## TASK DETAILS
Show every line of the data where the word "página" can be found.

● ● ● ●

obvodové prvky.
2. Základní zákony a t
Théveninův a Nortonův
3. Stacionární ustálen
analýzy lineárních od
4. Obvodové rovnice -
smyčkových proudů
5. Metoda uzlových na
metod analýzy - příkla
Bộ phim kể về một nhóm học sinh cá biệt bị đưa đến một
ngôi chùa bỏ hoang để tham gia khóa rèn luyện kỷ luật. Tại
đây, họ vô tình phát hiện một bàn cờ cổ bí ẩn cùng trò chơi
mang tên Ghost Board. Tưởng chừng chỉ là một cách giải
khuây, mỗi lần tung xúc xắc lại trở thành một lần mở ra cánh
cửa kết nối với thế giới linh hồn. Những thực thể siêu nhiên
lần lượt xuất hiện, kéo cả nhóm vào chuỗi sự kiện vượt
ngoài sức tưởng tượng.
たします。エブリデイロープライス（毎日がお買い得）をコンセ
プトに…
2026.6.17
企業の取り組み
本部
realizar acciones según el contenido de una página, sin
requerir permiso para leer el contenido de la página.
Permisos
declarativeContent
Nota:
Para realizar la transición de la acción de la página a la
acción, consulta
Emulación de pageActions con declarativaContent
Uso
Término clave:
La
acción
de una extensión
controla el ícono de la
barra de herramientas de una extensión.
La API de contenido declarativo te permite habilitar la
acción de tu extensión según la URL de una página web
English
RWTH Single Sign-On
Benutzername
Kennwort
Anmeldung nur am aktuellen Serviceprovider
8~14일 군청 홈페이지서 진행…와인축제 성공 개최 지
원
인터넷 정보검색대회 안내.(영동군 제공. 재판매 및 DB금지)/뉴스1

● ● ● ●

## RESPONSE TO THE EXERCISE
realizar acciones según el contenido de una página, sin
requerir permiso para leer el contenido de la página.
Para realizar la transición de la acción de la página a la
acción de tu extensión según la URL de una página web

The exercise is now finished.